Softsurf - Gazing at a Mind ALBUM REVIEW


Spesso e volentieri abbiamo sbirciato nella frizzante e poderosa scena dream pop giapponese ed abbiamo trovato artisti di grande talento e dalla peculiare immediatezza melodica, che è un po' un tratto distintivo del gusto nipponico.

Di questa scena fanno parte, da almeno dieci anni, i softsurf: quintetto guidato dai due chitarristi e cantanti Satomi Kitagawa e Nobuaki Kitamura.
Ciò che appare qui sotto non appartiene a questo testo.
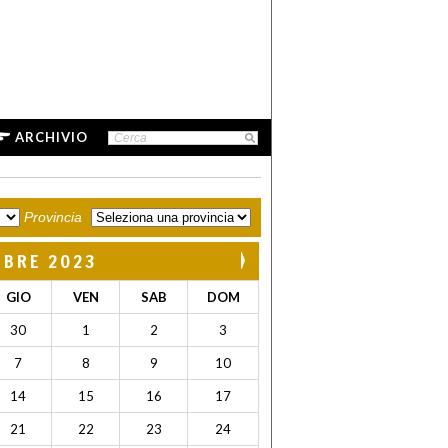
ARCHIVIO
Provincia
MBRE 2023
GIO
VEN
SAB
DOM
30
1
2
3
7
8
9
10
14
15
16
17
21
22
23
24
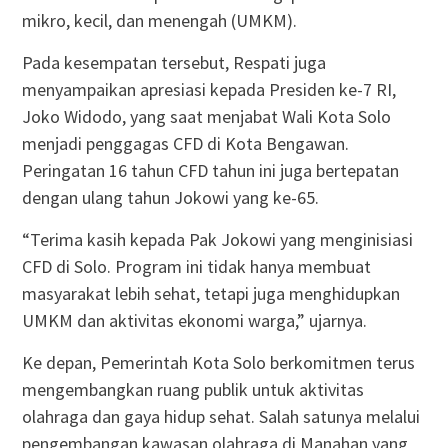
mikro, kecil, dan menengah (UMKM).
Pada kesempatan tersebut, Respati juga
menyampaikan apresiasi kepada Presiden ke-7 RI,
Joko Widodo, yang saat menjabat Wali Kota Solo
menjadi penggagas CFD di Kota Bengawan.
Peringatan 16 tahun CFD tahun ini juga bertepatan
dengan ulang tahun Jokowi yang ke-65.
“Terima kasih kepada Pak Jokowi yang menginisiasi
CFD di Solo. Program ini tidak hanya membuat
masyarakat lebih sehat, tetapi juga menghidupkan
UMKM dan aktivitas ekonomi warga,” ujarnya.
Ke depan, Pemerintah Kota Solo berkomitmen terus
mengembangkan ruang publik untuk aktivitas
olahraga dan gaya hidup sehat. Salah satunya melalui
pengembangan kawasan olahraga di Manahan yang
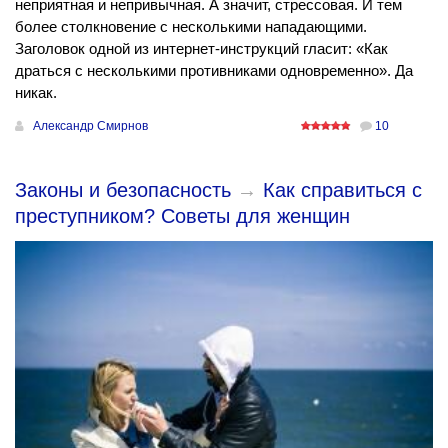
неприятная и непривычная. А значит, стрессовая. И тем
более столкновение с несколькими нападающими.
Заголовок одной из интернет-инструкций гласит: «Как
драться с несколькими противниками одновременно». Да
никак.
Александр Смирнов
10
Законы и безопасность
→
Как справиться с
преступником? Советы для женщин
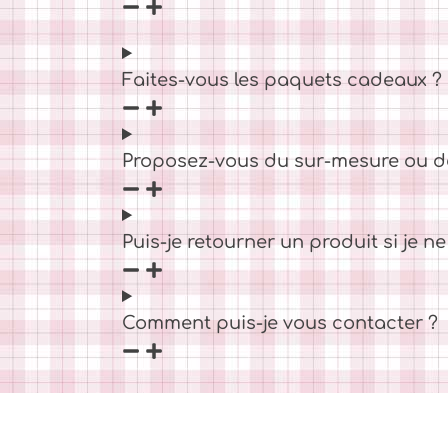
Faites-vous les paquets cadeaux ?
Proposez-vous du sur-mesure ou d
Puis-je retourner un produit si je ne 
Comment puis-je vous contacter ?
Mentions légales
Conditions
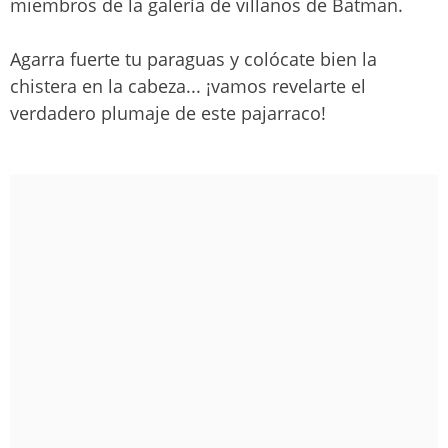
miembros de la galería de villanos de Batman.
Agarra fuerte tu paraguas y colócate bien la
chistera en la cabeza... ¡vamos revelarte el
verdadero plumaje de este pajarraco!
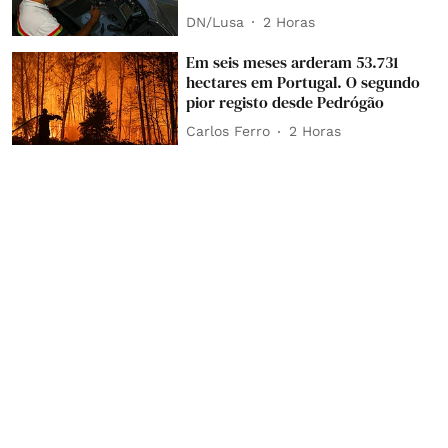
DN/Lusa
2 Horas
Em seis meses arderam 53.731
hectares em Portugal. O segundo
pior registo desde Pedrógão
Carlos Ferro
2 Horas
Da buoni dreampoppers innamorati tanto dello shoegaze quanto della delicatezza melodica, la band di Nagoya fa girare tutto attorno a muri di chitarre sfrigolanti e alla bella voce gentile di Satomi. 

I nove ampi pezzi dell'album - che è un debutto piuttosto ritardato per un gruppo attivo da tanto - si dividono tra momenti più liquidi, elettrici e distorti ed altri (sono la maggioranza) dove prevale un'apertura ariosa e paesaggisticamente suggestiva, a tratti (Neonarium) pienamente pop nell'approccio, quasi ovunque memore della lezione dei My Bloody Valentine, che vengono però rivissuti in una chiave catchy che punta ad una sicura piacevolezza sonora (l'iniziale Momentrail è un ottimo esempio in questo senso e può assomigliare allo stile dei Night Flowers o dei Churchhill Garden).

Non diversamente dai più noti connazionali Stomp Talk Modstone, ma con un'attitudine più facile e meno sperimentale, i softsurf cercano una via personale allo shoegaze, variando intelligentemente mood da un pezzo all'altro (e in sostanza allontanandosene). 

Ecco allora che Coming Color sembra più un pezzo, colorato e sorridente, dei Say Sue Me che un assalto sonico; la magnifica, dinamica, spettacolare e baluginante Nightfeel con il suo sapiente crescendo emozionale potrebbe venire dalla discografia dei Bleach Lab; le sfumature quasi estenuate di Hazy Dusk rimandano alla morbidezza elettrica degli Slowdive; la nuda ballata per pianoforte, voce e distorsione In The White Sands vira verso un romanticismo intimista e cinematografico. 

Nel finale il romanticismo sognante di Cosmic Eyes, con il suo abile gioco di soffici rallentamenti ed esplosioni elettriche, e il power pop dai forti connotati spettacolari (e una traccia di Oasis) di Voyager riassumono in modo perfetta l'anima stilistica della band, programmaticamente sospesa fra potenza e melodia.